So ASXL1 is one of the most frequently mutated genes in newly diagnosed AML. And classically, it’s been considered a kind of poor prognostic marker, particularly with intensive regimens. So both the ELN 2017 and the ELN 2022 classify a single ASXL1 mutation as poor risk. When we look at the kind of newer, lower intensity regimens, it’s kind of become a little bit more complex with the new molecularly targeted therapeutics, including venetoclax...
So ASXL1 is one of the most frequently mutated genes in newly diagnosed AML. And classically, it’s been considered a kind of poor prognostic marker, particularly with intensive regimens. So both the ELN 2017 and the ELN 2022 classify a single ASXL1 mutation as poor risk. When we look at the kind of newer, lower intensity regimens, it’s kind of become a little bit more complex with the new molecularly targeted therapeutics, including venetoclax.
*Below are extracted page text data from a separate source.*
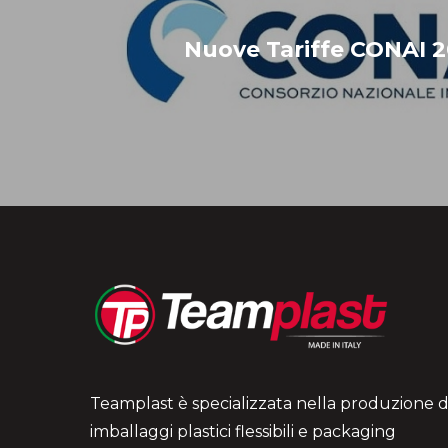
Nuove Tariffe CONAI 
Teamplast è specializzata nella produzione d
imballaggi plastici flessibili e packaging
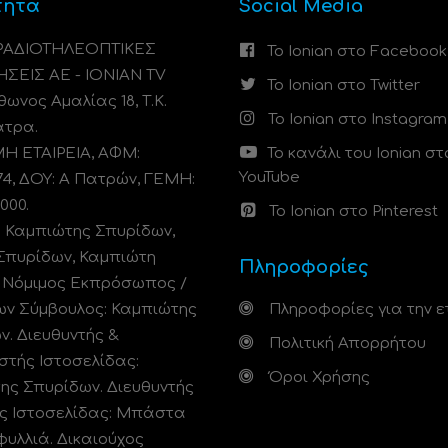
τητα
Social Media
 ΡΑΔΙΟΤΗΛΕΟΠΤΙΚΕΣ
Το Ionian στο Facebook
ΗΣΕΙΣ ΑΕ - IONIAN TV
Το Ionian στο Twitter
ωνος Αμαλίας 18, Τ.Κ.
Το Ionian στο Instagram
άτρα.
 ΕΤΑΙΡΕΙΑ, ΑΦΜ:
Το κανάλι του Ionian στ
YouTube
74, ΔΟΥ: A Πατρών, ΓΕΜΗ:
000.
Το Ionian στο Pinterest
: Καμπιώτης Σπυρίδων,
Σπυρίδων, Καμπιώτη
Πληροφορίες
. Νόμιμος Εκπρόσωπος /
ων Σύμβουλος: Καμπιώτης
Πληροφορίες για την ε
ν. Διευθυντής &
Πολιτική Απορρήτου
στής Ιστοσελίδας:
Όροι Χρήσης
ης Σπυρίδων. Διευθυντής
ς Ιστοσελίδας: Μπάστα
φυλλιά. Δικαιούχος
So the new ELN 2024 risk stratification, it currently groups basically all mutations outside of TP53, FLT3-ITD, and the RAS mutations as kind of favorable risks, just because we don’t have as much data in that space. And so what we really wanted to do was look at the impact of ASXL1 mutations in patients treated with kind of our contemporary lower intensity therapy plus venetoclax regimens.
So we retrospectively looked at a pool of 500 patients, and about 13% of those patients had ASXL1 mutations. And when we looked at them treated with lower intensity therapy plus venetoclax, we found that the response rates were lower in patients with ASXL1 mutations. We also found that the relapse-free survival and overall survival was worse in those groups of patients and actually kind of resembled those with more intermediate-risk disease, so those with FLT3-ITD mutations or RAS mutations. We then wanted to kind of break down the different backbones that these patients received, as some of our patients received kind of HMA-venetoclax backbones, and some of them received cladribine, low-dose Ara-C, and venetoclax. And we found that the effect of the ASXL1 mutations was actually more prominent in the patients that received the cladribine and low-dose Ara-C backbones. There was still a trend towards worse outcomes in those with HMA and venetoclax, though it didn’t reach statistical significance on its own.
Then when we looked at multivariable analyses combining kind of other clinical factors and the treatment backbones, overall ASXL1 mutation still had a kind of worse prognosis. And so our main conclusion was this, is kind of with the modern-day lower-intensity venetoclax-based therapies, ASXL1 mutations still seem to be an independent prognostic factor that indicates kind of poor response to therapy and worse overall outcomes.